● **Your objective**:
Lines containing the word "AVRE" are to be copied from the data below.

● **Records to use**:

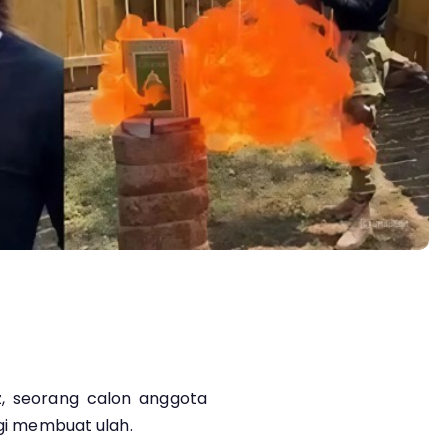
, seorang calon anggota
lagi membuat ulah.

--

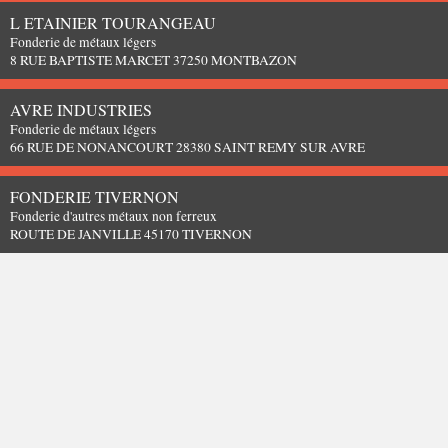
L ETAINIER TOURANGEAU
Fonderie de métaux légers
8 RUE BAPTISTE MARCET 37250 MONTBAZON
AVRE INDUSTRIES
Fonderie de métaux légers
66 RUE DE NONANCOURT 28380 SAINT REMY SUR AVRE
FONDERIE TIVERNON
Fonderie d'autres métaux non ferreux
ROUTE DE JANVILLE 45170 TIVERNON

● **Task response**:
AVRE INDUSTRIES
66 RUE DE NONANCOURT 28380 SAINT REMY SUR AVRE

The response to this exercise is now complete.